I am disturbed therefore when I am often told by members of churches that many of the younger Reformed men are very good men, who have no doubt read a great deal, and are very learned men, but that they are very dull and boring preachers; and I am told this by people who themselves hold the Reformed position. This is to me a very serious matter; there is something radically wrong with dull and boring preachers. How can a man be dull when he is handling such themes?

I would say that a “dull preacher” is a contradiction in terms; if he is dull he is not a preacher. He may stand in a pulpit and talk, but he is certainly not a preacher.

With the grand theme and message of the Bible dullness is impossible. This is the most interesting, the most thrilling, the most absorbing subject in the universe; and the idea that this can be presented in a dull manner makes me seriously doubt whether the men who are guilty of this dullness have ever really understood the doctrine they claim to believe, and which they advocate. We often betray ourselves by our manner. (Martyn Lloyd-Jones, Preaching and Preachers, 85–86, paragraph breaks added)
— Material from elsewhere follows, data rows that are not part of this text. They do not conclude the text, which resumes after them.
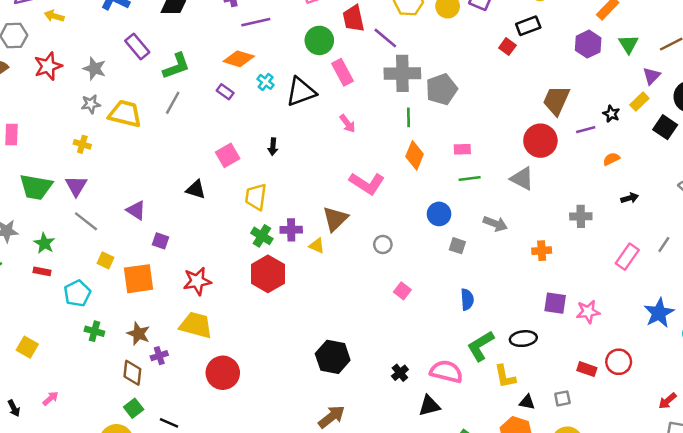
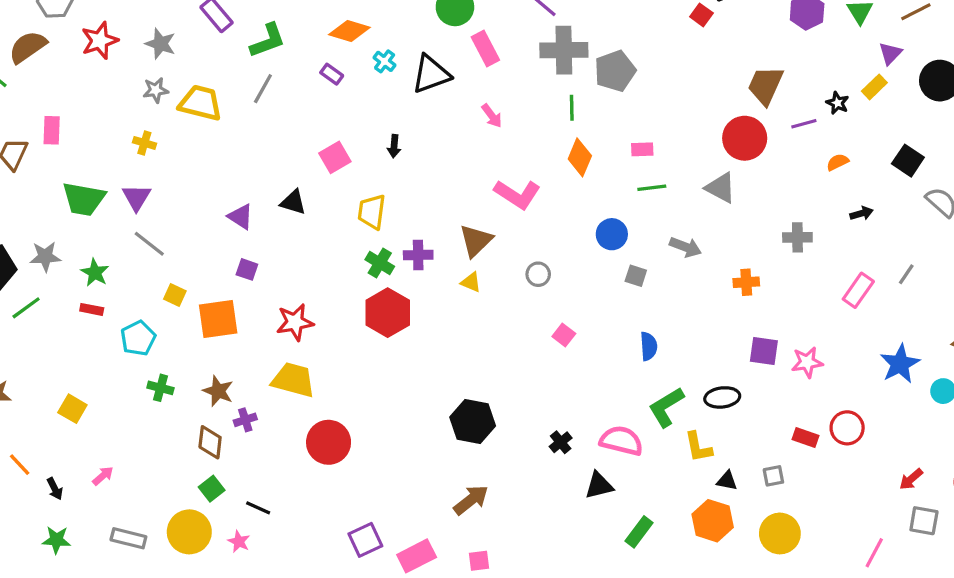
black square: (665, 127) -> (908, 161), moved
purple triangle: (136, 210) -> (240, 217), moved
yellow triangle: (317, 246) -> (471, 282), moved

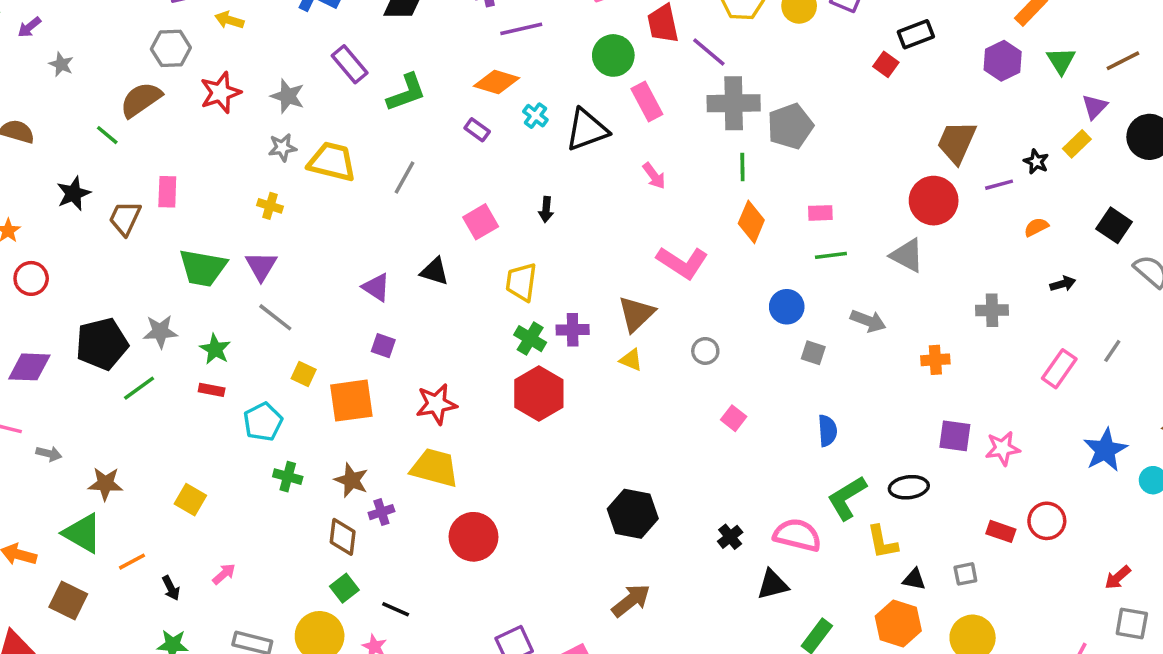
gray line: (263, 89) -> (404, 178), moved
orange line: (20, 465) -> (132, 562), turned -75

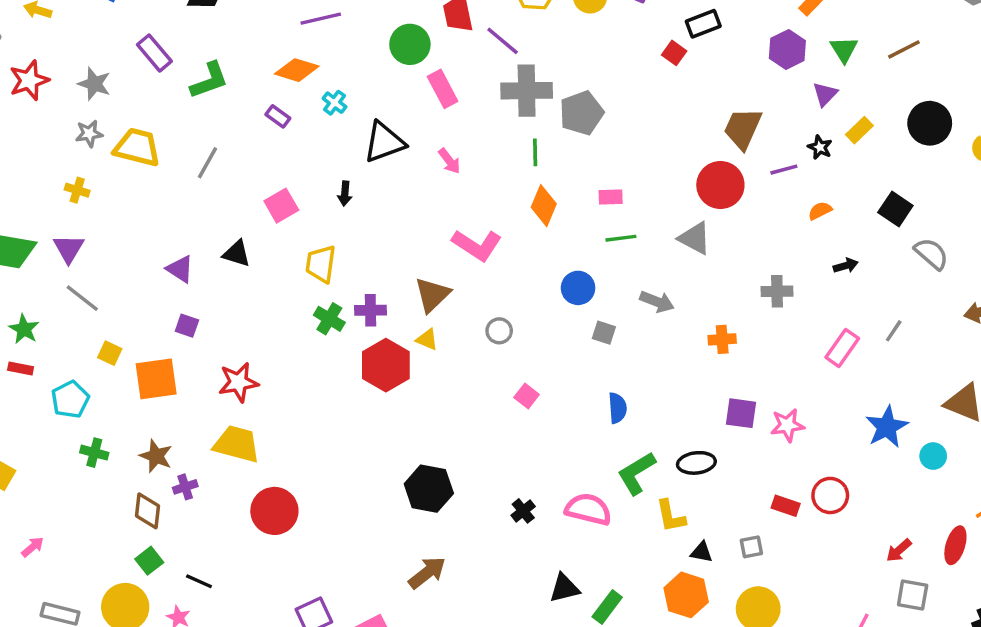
purple triangle: (1095, 107) -> (825, 94), moved
black triangle: (587, 130) -> (384, 142), moved
red hexagon: (539, 393) -> (386, 365), moved
black triangle: (773, 585) -> (564, 588), moved

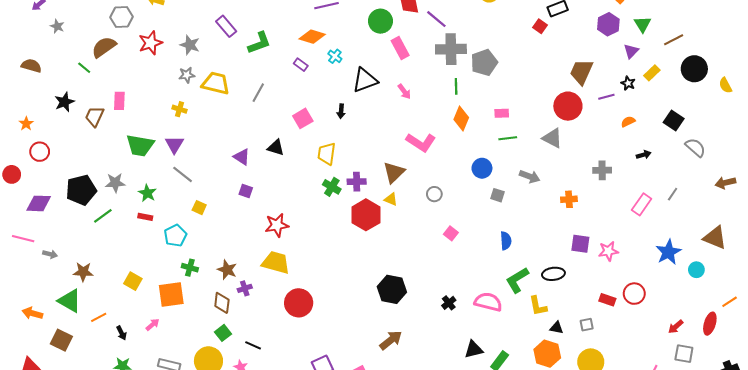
brown line: (904, 49) -> (674, 40), moved
orange square: (156, 379) -> (171, 295), moved

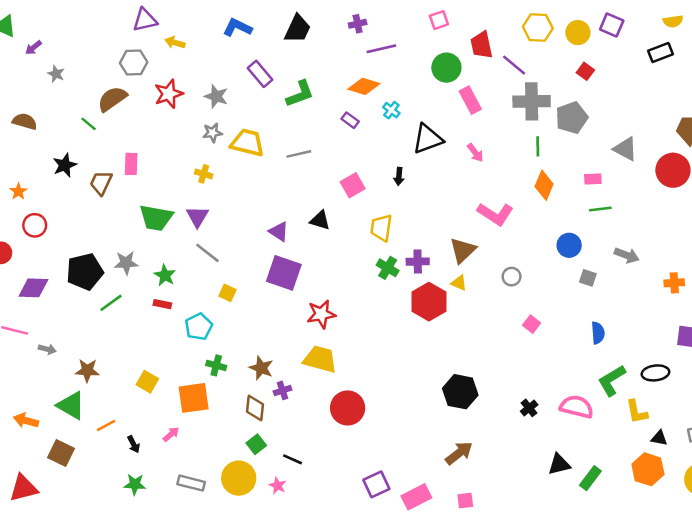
red square: (540, 26) -> (585, 71), moved
gray line: (258, 93) -> (299, 154), turned 48
gray triangle: (552, 138) -> (625, 149), moved
purple square: (246, 191) -> (284, 273), size x2.0

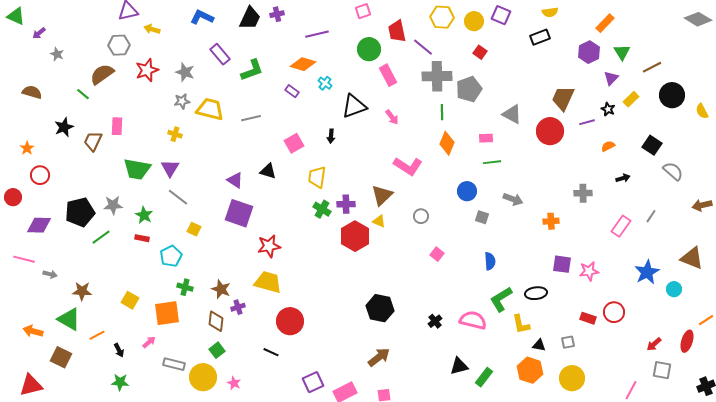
purple cross: (358, 24) -> (277, 14), moved
black line: (293, 459) -> (271, 352), moved
gray rectangle: (191, 483) -> (174, 364), moved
At church on Monday our staff discussed this long paragraph in our weekly “preaching debrief” meeting. We, of course, agreed. But our solution for having less boring sermons was not so much that preachers should rack their brains on how to add more pop and pizazz, say, by adding spicy illustrations or dramatic gestures or having the tech booth turn up the volume to eleven.

Instead, we believe that Lloyd-Jones—and more importantly the Bible—tells us to focus more on our personal intimacy with God and rightly divided doctrine, and this, in time, will lead to riveting preaching, the kind of sermons that cause people to put down their phones, lean forward, and listen with their face. This is the view Paul takes when he writes to the church in Colossae. “Let the word of Christ dwell in you richly,” Paul writes, “teaching and admonishing one another in all wisdom, singing psalms and hymns and spiritual songs, with thankfulness in your hearts to God.”

Our teaching and admonitions—and for that matter our singing—should overflow from “the word of Christ dwelling in [us] richly.” When Paul speaks of the word of Christ, he means a kind of shorthand for the gospel, the good news story of the life, death, resurrection, and promise of the second coming. When this good news dwells in us richly, good things happen.

In a recent podcast episode of the Expositors Collective, seasoned pastor Ray Ortlund shared some cautions about focusing too much on preaching. The cautions felt timely as all these grand thoughts about preaching bubble up within me and spill out in my journal entries, and as I add books to my shelf and enroll in courses. Ortlund said early in his pastoring he essentially overestimated the singular role of preaching. He has since learned, he told listeners, not that preaching is less important but that gospel preaching is always meant to exist within a broader pastoral and warm relationship between preacher and people.

To this, I say amen. As I give all this time to preaching and thinking about preaching, I don’t want to overestimate the singular role of preaching. To consider again Paul’s words in Colossians 3:16, he says “let the word of Christ dwell in you richly.” The you is plural. The relationship of preacher and parishioners—both immersed together in the gospel—matters.

So I’ll press on, encouraged but cautioned, striving not to be a boring preacher by dwelling more and more richly in the word of Christ among a congregation dwelling in the same.

And what I learn about the craft of preaching and word of Christ, in time, I hope to share with others, maybe with you.